#2 1979〜ピーカン・ファッジなど

スティル(K2HD/紙ジャケット仕様)  
中古盤というものの存在を知ったのは、高校に入ってから。「ミュージック・ライフ」誌や「ロッキング・オン」誌(まだ隔月刊だった)にはあまり広告が載ってなかったけど、「ニュー・ミュージック・マガジン」誌には東京の中古屋の広告がいっぱい出てて、気にはなってた(でも具体的ではなかった)。あと大阪のタウン誌「プレイガイド・ジャーナル」の名古屋版「ナプガジャ(=ナゴヤ・プレイガイド・ジャーナル)」にもちらほら広告が載ってた。高校2年になって一人で映画見に行くようになった僕は、地下鉄に乗って今池へ行き、ある一軒の中古屋に出会う。それが今も現役で営業する名古屋の老舗、ピーカン・ファッジだった。

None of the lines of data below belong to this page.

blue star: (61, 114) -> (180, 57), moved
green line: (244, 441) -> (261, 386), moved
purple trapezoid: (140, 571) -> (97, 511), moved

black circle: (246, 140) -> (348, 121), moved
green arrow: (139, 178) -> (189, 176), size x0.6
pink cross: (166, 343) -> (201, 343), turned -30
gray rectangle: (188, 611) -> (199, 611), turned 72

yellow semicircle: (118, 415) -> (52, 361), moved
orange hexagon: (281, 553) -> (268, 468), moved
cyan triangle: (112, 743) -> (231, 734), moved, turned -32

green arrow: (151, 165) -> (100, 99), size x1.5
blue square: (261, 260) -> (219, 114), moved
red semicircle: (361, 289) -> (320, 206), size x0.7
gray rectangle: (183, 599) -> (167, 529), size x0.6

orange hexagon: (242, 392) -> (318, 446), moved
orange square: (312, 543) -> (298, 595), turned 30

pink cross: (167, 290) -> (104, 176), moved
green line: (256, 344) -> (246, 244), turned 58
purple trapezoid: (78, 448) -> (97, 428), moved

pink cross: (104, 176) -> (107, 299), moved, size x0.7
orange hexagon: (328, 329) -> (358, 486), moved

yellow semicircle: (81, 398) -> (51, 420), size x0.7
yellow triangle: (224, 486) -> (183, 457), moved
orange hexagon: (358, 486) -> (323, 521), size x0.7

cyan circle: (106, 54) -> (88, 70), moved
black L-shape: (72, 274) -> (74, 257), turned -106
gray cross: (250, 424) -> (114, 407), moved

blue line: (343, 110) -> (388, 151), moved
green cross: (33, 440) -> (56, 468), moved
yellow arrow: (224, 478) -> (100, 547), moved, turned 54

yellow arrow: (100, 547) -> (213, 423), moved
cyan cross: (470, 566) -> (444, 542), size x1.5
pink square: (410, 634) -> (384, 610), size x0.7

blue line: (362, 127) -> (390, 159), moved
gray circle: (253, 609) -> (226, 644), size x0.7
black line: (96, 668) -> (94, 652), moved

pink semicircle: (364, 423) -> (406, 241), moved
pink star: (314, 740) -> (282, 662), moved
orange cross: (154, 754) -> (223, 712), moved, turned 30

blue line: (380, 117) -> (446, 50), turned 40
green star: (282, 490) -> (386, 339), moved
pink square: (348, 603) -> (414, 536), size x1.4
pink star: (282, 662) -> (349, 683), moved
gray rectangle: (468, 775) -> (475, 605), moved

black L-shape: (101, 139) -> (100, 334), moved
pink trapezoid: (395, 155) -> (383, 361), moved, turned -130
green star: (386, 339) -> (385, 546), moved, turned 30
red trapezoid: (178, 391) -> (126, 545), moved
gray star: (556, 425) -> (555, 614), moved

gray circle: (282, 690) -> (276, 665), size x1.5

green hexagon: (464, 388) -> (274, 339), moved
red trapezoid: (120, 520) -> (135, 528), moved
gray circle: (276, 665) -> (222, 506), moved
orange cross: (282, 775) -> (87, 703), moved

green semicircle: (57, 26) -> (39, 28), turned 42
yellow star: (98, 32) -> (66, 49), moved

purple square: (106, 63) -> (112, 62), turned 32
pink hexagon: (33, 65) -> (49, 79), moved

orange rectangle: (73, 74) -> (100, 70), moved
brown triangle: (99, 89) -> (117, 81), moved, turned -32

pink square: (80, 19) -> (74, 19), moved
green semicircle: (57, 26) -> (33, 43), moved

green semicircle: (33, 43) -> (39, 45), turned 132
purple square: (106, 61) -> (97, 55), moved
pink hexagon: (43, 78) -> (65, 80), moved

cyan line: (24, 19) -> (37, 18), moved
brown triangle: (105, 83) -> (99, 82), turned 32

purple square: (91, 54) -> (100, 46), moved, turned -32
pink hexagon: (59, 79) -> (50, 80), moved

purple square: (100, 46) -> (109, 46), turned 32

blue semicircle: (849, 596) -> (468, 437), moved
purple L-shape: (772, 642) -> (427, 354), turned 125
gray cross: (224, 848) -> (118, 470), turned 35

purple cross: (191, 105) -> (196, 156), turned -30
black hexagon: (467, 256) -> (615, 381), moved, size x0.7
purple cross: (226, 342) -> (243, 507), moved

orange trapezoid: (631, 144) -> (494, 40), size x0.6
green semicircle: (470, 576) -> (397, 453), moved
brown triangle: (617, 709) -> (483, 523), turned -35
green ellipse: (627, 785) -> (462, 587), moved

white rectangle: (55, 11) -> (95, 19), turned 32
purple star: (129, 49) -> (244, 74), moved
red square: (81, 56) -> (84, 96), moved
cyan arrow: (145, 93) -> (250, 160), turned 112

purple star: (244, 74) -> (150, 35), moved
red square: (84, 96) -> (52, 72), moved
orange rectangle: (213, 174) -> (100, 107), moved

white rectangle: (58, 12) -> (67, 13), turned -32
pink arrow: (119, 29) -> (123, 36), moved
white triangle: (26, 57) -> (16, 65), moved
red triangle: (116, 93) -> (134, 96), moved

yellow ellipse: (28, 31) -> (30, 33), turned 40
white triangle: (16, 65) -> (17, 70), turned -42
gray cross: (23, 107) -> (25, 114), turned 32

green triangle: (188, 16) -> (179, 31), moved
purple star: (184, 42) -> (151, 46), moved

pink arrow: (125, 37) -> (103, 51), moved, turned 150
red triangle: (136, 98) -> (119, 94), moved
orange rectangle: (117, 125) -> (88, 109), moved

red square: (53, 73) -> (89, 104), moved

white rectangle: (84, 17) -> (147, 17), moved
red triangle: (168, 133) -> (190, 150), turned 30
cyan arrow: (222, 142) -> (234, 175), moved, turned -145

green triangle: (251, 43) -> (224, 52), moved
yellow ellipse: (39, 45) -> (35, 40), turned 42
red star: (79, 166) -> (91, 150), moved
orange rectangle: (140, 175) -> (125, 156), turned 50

当時(78年)の新今池ビルは、改装前で相当ボロかった*1。雑居ビルにありがちな独特の匂いがプンプンしてたし、すごくアンダーグラウンドな雰囲気だった。当時は2Fが映画館と古本屋だったし、今のような明るい感じ(婦女子でも気軽に入れる店ではなく)では決してなかった。入り口のドアを開けるとフリー・ジャズみたいな音楽がかかってて、当然店員は「いらっしゃいませ」もなし(視線もしっかり合わせない)。いきなり無言で指を指される。鞄はそこに置いて、の意味らしい。初めて1人でそういう店に入った高校生は、ビビるわなあ、そりゃ。細かい分け方があるわけでもなく、多くはイギリス−ハードロック、UK・プログレッシブ、アメリカ・ロック、女性ヴォーカルくらい。それでもパープル・ツェッペリン、ジェファーソン・デッド、オールマン関係、トラフィックフリートウッド・マックイーグルス・ドゥービー、ビートルズとソロ、ストーンズ・フー、クリムゾン・フロイド・イエスELP、(原文のまま)といったわけ方が新鮮だった。 結局この店とは現在も交流あるので、かれこれ30年になる。
で、結局その日買ったのは、クリムゾンの作詞家、ピート・シンフィールドのソロ「Still」の日本盤で歌詞カードなし、音キズありの1200円だった。もちろん検盤するという知識も無かったので、あけてみてビックリで、高い買い物だったのだけど、2500円の半額で買えることが、ビンボー症の僕には衝撃だったのだ。検盤という儀式は、今では清算時に申請して許可されると言うパターンが多いけど、当時この店では、だれもがその場で中を開け盤面をチェック、ライナーを読んでいた。そういうことが許される時代だったのだ。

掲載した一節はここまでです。